Por lo demás, no me preguntes mucho más sobre lo que anda ocurriendo en Sochi. Sé que un patinador español se quedó a las puertas de una medalla, que Lucas Eguibar tenía una oportunidad de conseguirla hoy, que Bode Miller se ha emocionado al conseguir una medalla de bronce, que ha habido celebraciones eróticas o, al menos, a la prensa deportiva española le ha dado para ponerse picante en la creación de titulares y poco más.
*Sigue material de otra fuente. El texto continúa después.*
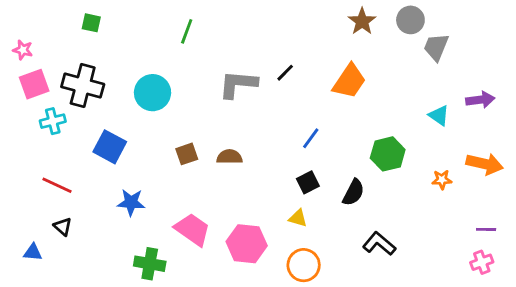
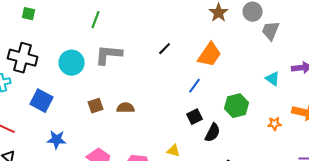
gray L-shape: (238, 84) -> (109, 55), moved
blue line: (311, 138) -> (195, 86), moved
black square: (308, 182) -> (195, 117), moved

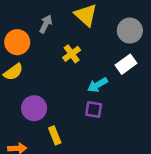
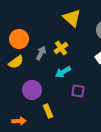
gray arrow: (46, 24) -> (41, 53), moved
cyan arrow: (97, 85) -> (63, 72), moved

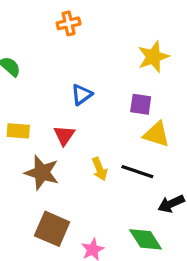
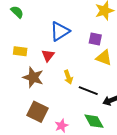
blue triangle: (82, 95) -> (60, 31), size x1.5
black line: (137, 172) -> (88, 91), moved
Si las bicicletas son para el verano, los deportes de invierno son para otro. Yo, la verdad, no me empapo. Ni aunque me caiga rodando por la rampa de saltos. Ni así me empapo. Eso sí, una historia como la de la archirivalidad descolorida del hockey hielo sí que ha conseguido llegar a mis oídos.
Y me ha traído un recuerdo: la de aquella película de Paul Newman, ¿cómo se titulaba?
Posdata: la foto, ya que también los he usado como recurso bibliográfico, la he recogido directamente de la información digital que publicaba The New York Times. Así que de ellos son los derechos y el derecho de mandarme que me corte un poco al robarles material gráfico, la verdad.